The Oakland, California, nonprofit found the average returns for the 100 S&P 500 companies it previously identified as having the most questionable pay went on to underperform the index by 2.9 percentage points over a roughly two-year period ended on January 31.
As You Sow flagged as "overpaid" a number of chief executive officers known for high compensation despite the mixed performance of their companies' shares over the period.
For example, Discovery Communications Inc CEO David Zaslav received $32.4 million in 2015, according to the company's most recent proxy filing. During the study period, Discovery shares fell 12 per cent.
Discovery representatives did not respond to requests for comment.
Rosanna Landis Weaver, the lead author of the Study, said investors could have used the findings of a similar report from 2015 to short the shares of companies giving their CEOs outsized rewards. Selling shares short is bet that a company's shares will decline in price.
"If you have a CEO whose primary interest is increasing his own wealth, that's not going to be good for shareholders," Ms Weaver said in an interview.
High executive pay has been controversial at a time of rising inequality.
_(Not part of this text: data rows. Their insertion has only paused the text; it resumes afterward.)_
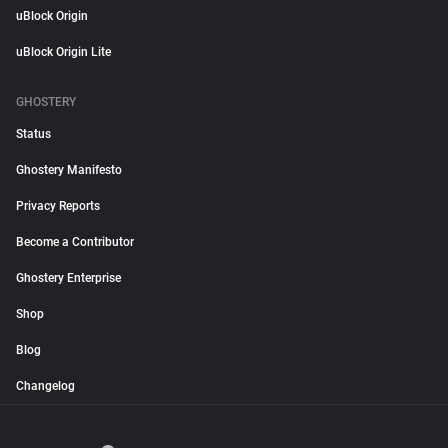
uBlock Origin
uBlock Origin Lite
GHOSTERY
Status
Ghostery Manifesto
Privacy Reports
Become a Contributor
Ghostery Enterprise
Shop
Blog
Changelog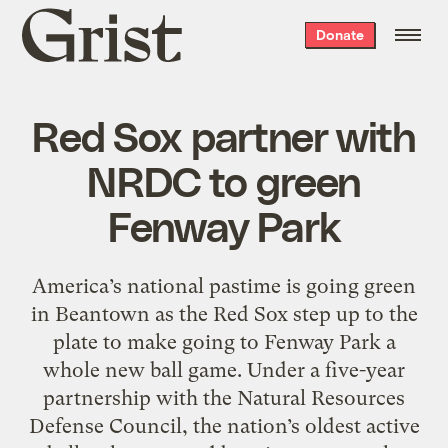
Grist
Donate
home
Red Sox partner with
NRDC to green
Fenway Park
America’s national pastime is going green
in Beantown as the Red Sox step up to the
plate to make going to Fenway Park a
whole new ball game. Under a five-year
partnership with the Natural Resources
Defense Council, the nation’s oldest active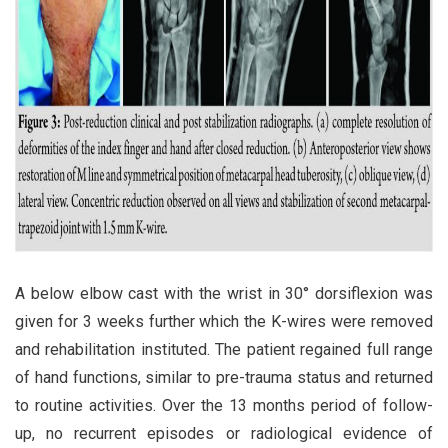
A below elbow cast with the wrist in 30° dorsiflexion was
given for 3 weeks further which the K-wires were removed
and rehabilitation instituted. The patient regained full range
of hand functions, similar to pre-trauma status and returned
to routine activities. Over the 13 months period of follow-
up, no recurrent episodes or radiological evidence of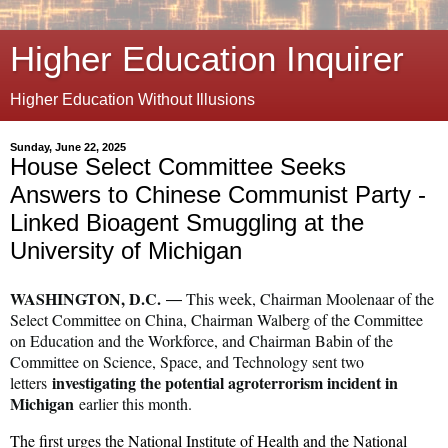
Higher Education Inquirer
Higher Education Without Illusions
Sunday, June 22, 2025
House Select Committee Seeks
Answers to Chinese Communist Party -
Linked Bioagent Smuggling at the
University of Michigan
WASHINGTON, D.C.
This week, Chairman Moolenaar of the
—
Select Committee on China, Chairman Walberg of the Committee
on Education and the Workforce, and Chairman Babin of the
Committee on Science, Space, and Technology sent two
investigating the potential agroterrorism incident in
letters
Michigan
earlier this month.
The first urges the National Institute of Health and the National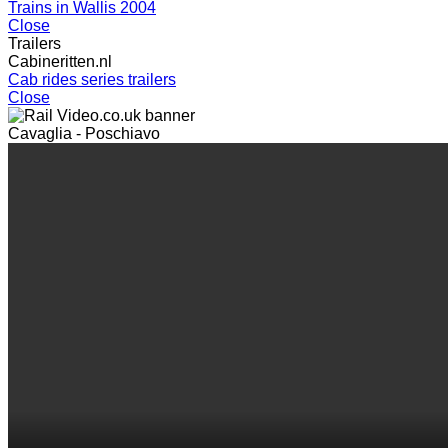
Trains in Wallis 2004
Close
Trailers
Cabineritten.nl
Cab rides series trailers
Close
Cavaglia - Poschiavo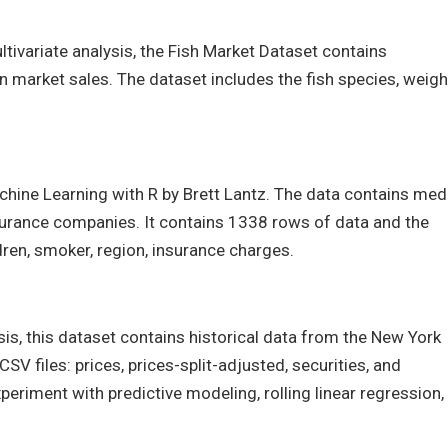
ultivariate analysis, the Fish Market Dataset contains
 market sales. The dataset includes the fish species, weigh
chine Learning with R by Brett Lantz. The data contains med
nsurance companies. It contains 1338 rows of data and the
dren, smoker, region, insurance charges.
sis, this dataset contains historical data from the New York
V files: prices, prices-split-adjusted, securities, and
periment with predictive modeling, rolling linear regression,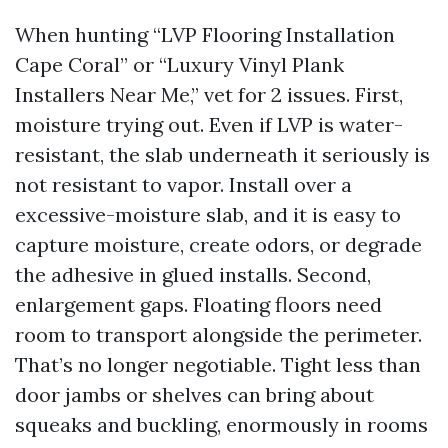
When hunting “LVP Flooring Installation
Cape Coral” or “Luxury Vinyl Plank
Installers Near Me,” vet for 2 issues. First,
moisture trying out. Even if LVP is water-
resistant, the slab underneath it seriously is
not resistant to vapor. Install over a
excessive-moisture slab, and it is easy to
capture moisture, create odors, or degrade
the adhesive in glued installs. Second,
enlargement gaps. Floating floors need
room to transport alongside the perimeter.
That’s no longer negotiable. Tight less than
door jambs or shelves can bring about
squeaks and buckling, enormously in rooms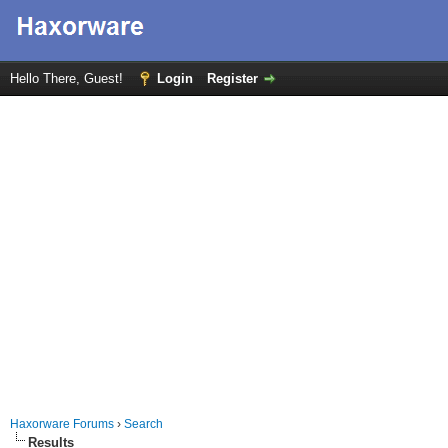
Hello There, Guest!
Login
Register
Haxorware Forums
›
Search
Results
But investors routinely approve compensation at most large US companies, with boards often saying they have linked it to performance metrics.
First, the group looked at factors that raised questions about how a board set compensation, such as whether pay exceeded that of peers.
Second, it made a financial prediction of what each CEO might have been paid based on shareholder returns. Companies with the most red flags and biggest gaps between their actual and predicted compensation were judged the most overpaid.
The study also found many large fund firms often approved pay at the 100 "most overpaid" S&P 500 companies. For instance BlackRock, the world's largest asset manager, opposed pay just 7 per cent of the time in the group.
BlackRock spokesman Ed Sweeney said that among the highest-paid US CEOs, BlackRock funds voted against pay and/or against compensation committee members 20 per cent of the time, and raised pay concerns with another 38 per cent of those companies.
Pay disconnected from company performance "is a symptom of broader governance failures", Mr Sweeney said.